## 💨 Quick Eval

### Environment Setup
To run the baseline code you need to install the following dependencies:
```bash
conda create -n bird_critic python=3.10 -y
conda activate bird_critic
pip install -r requirements.txt
```

### Generation
You also need to setup the model name (eg., **gpt-4o-2024-08-06**) with the API key in the `config.py` file. Then you can run the following command to generate the output:
```bash
# Generate the prompt
cd baseline/run
bash generate_prompt.sh

# LLM Inference, need to set the API key in config.py
bash run_baseline.sh
```
The output will be save in the [`./baseline/outputs/final_output/`](./baseline/outputs/final_output/)


### Evaluation
We use **docker** to provide a consistent environment for running the benchmark.

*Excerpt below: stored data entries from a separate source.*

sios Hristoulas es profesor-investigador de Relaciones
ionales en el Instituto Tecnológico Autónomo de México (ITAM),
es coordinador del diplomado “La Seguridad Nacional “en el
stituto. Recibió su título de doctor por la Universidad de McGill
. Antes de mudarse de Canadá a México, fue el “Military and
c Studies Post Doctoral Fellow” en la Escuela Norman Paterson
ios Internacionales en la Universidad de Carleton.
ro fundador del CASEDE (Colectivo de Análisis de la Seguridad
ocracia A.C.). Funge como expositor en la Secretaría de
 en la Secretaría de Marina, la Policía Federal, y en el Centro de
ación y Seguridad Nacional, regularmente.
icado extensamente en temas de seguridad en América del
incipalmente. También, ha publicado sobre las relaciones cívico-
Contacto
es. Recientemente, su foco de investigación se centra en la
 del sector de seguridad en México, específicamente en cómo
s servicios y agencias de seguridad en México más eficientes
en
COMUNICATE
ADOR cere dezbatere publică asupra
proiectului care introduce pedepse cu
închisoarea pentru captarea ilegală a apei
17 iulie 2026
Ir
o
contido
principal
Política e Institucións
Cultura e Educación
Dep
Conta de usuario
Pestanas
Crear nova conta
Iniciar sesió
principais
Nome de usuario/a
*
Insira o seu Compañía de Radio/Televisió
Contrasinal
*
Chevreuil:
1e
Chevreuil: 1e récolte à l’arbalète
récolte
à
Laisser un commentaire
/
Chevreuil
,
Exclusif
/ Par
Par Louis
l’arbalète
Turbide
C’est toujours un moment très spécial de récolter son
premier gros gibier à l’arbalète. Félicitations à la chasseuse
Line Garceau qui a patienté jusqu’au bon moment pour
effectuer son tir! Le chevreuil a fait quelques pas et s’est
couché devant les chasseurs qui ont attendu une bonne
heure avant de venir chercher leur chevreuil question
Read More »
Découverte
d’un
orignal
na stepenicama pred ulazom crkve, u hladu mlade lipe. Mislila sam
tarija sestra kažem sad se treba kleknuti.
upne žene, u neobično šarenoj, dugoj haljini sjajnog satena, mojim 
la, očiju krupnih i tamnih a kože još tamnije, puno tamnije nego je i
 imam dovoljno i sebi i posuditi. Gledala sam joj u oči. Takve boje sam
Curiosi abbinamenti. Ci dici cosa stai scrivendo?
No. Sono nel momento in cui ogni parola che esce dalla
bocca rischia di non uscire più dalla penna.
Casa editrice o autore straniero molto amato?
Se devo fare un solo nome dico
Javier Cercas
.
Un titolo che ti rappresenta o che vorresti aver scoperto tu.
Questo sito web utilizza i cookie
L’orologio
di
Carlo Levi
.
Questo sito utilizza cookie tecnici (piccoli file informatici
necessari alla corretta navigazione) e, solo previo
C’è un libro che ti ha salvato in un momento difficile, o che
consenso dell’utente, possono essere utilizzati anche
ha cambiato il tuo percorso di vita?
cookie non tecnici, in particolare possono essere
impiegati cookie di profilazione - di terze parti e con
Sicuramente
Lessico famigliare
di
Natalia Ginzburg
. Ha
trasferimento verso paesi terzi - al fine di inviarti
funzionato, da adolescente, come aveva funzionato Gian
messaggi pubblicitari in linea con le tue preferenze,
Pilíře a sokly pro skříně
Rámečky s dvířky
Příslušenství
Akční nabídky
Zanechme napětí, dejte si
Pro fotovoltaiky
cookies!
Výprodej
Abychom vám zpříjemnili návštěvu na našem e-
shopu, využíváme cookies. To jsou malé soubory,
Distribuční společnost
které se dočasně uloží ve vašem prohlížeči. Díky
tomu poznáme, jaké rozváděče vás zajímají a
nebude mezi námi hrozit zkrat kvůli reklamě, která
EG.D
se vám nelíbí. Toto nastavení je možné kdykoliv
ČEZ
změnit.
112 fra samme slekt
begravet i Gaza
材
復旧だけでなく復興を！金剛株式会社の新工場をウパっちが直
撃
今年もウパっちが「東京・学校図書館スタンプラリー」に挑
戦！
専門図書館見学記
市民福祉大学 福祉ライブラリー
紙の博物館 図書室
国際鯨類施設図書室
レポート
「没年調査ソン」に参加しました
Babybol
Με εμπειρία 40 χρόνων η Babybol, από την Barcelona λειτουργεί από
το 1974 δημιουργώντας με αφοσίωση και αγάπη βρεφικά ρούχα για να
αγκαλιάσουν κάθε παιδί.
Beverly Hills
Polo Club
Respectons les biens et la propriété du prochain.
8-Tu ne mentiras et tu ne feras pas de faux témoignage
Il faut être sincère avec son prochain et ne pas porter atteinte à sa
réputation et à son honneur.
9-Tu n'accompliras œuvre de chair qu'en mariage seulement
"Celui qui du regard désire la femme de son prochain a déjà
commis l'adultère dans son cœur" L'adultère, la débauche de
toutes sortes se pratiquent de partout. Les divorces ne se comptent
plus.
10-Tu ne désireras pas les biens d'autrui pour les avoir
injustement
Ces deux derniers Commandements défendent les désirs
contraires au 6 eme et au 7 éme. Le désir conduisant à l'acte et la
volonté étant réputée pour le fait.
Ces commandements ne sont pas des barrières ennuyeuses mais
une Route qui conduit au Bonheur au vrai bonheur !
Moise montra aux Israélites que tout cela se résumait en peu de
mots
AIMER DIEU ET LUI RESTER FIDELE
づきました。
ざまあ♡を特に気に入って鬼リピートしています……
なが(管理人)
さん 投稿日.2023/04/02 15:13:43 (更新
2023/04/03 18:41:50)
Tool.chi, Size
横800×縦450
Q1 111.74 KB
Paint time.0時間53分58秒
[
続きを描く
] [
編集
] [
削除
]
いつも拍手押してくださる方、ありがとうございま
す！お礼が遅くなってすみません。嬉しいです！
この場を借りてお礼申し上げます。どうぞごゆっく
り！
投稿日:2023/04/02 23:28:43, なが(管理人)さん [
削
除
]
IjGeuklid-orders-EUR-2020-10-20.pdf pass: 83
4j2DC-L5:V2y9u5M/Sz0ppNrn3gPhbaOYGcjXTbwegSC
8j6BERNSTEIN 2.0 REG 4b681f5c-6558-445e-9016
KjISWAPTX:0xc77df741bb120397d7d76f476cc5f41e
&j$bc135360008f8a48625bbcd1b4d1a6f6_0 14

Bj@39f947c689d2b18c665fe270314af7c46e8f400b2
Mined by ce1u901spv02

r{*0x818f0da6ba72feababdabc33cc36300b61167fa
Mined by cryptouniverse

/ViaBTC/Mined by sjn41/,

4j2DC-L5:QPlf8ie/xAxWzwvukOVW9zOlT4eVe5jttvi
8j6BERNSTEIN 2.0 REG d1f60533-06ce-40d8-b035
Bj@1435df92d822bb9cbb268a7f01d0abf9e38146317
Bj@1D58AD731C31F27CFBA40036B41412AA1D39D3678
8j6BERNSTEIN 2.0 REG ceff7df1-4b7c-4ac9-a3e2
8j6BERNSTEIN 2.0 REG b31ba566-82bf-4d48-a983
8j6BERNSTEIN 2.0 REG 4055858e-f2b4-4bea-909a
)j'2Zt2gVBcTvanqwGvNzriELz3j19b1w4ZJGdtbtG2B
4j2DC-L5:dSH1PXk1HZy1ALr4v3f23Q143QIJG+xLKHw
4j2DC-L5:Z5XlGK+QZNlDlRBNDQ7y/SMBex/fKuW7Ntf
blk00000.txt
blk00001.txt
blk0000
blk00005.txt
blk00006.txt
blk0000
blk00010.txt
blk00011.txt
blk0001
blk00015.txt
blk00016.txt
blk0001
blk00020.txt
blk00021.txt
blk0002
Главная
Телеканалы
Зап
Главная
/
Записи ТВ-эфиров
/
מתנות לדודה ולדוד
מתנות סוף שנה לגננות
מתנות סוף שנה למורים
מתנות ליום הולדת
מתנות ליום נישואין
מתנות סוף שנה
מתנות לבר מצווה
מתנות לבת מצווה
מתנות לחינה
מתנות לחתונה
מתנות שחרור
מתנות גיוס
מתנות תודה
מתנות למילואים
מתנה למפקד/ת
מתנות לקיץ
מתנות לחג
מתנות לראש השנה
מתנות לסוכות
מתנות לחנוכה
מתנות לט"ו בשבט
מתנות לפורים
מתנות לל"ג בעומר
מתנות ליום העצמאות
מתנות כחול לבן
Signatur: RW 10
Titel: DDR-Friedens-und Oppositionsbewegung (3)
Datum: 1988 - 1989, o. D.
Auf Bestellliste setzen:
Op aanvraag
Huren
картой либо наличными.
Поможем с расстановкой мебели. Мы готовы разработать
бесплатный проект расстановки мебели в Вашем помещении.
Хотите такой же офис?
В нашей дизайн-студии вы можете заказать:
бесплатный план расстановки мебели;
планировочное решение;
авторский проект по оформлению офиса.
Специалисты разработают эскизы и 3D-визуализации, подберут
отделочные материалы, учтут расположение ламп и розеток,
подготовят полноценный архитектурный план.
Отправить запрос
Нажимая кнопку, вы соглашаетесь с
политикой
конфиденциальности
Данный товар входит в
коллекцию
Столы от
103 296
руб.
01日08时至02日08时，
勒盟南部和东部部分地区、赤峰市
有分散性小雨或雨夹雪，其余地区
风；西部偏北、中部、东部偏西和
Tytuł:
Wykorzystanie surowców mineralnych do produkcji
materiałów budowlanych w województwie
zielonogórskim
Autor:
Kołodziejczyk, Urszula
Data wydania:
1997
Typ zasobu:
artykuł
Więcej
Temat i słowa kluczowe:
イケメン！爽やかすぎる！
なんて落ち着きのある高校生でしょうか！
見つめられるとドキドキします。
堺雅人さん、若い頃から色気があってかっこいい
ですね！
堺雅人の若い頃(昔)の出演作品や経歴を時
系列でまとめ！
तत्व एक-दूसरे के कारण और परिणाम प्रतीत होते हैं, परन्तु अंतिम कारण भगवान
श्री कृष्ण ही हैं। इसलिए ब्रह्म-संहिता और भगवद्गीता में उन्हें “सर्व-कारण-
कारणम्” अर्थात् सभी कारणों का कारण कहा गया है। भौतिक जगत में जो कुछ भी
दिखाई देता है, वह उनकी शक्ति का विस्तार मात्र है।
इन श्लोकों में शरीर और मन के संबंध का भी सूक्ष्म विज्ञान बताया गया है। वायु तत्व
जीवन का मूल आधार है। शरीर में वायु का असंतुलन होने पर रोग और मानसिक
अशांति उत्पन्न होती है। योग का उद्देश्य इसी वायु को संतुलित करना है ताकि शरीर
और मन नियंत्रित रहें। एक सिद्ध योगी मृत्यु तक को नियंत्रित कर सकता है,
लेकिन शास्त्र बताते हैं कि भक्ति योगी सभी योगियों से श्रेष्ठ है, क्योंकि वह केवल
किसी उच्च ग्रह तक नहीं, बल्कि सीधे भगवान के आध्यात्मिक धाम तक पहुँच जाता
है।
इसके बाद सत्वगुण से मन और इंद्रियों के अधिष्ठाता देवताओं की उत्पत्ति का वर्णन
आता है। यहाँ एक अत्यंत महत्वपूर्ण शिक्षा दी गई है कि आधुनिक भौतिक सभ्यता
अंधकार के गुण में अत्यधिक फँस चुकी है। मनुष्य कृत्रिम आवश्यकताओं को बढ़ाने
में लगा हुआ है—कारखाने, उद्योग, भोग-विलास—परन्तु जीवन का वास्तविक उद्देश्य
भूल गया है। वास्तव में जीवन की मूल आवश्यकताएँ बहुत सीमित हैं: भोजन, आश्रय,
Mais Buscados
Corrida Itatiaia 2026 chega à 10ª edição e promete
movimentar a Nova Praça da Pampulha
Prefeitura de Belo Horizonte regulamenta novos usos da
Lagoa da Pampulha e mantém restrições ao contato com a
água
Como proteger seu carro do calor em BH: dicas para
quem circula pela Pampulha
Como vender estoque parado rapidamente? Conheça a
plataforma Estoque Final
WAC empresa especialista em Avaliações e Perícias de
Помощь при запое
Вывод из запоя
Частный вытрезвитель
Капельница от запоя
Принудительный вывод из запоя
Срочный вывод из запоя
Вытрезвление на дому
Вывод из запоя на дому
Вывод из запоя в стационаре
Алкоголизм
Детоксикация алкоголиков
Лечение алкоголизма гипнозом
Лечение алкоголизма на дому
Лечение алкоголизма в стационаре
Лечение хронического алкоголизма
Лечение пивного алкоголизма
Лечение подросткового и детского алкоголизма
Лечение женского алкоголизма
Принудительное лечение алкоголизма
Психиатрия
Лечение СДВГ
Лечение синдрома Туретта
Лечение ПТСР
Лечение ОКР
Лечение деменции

To set up the environment, follow these steps:

1. First download the PostgreSQL, MySQL, SQL Server and Oracle database.
2. Unzip the folder and save it in the [`./evaluation`](./evaluation) named with postgre_table_dumps,mssql_table_dumps, mysql_table_dumps and  oracle_table_dumps.
3. Build the docker compose
```bash
cd evaluation
docker compose up --build
```
4. Interact with the database
You can use the `perform_query_on_{dialect}_databases()` function in the `evaluation/src/{dialect}_utils.py` file to interact with the each database. The function will return the result of the query.
5. Run the evaluation script inside the so_eval_env container
```bash
docker compose exec so_eval_env bash
cd run
bash run_eval.sh 
```
You have to specify the dialect you want to evaluate in the `run_eval.sh` script. The options are:
- `postgresql`
- `mysql`
- `sqlserver`
- `oracle`
The output report file will be saved in the same folder as your input file. 
If you want the log file for each instance, you can set the `--logging` to `true` in the `run_eval.sh` script.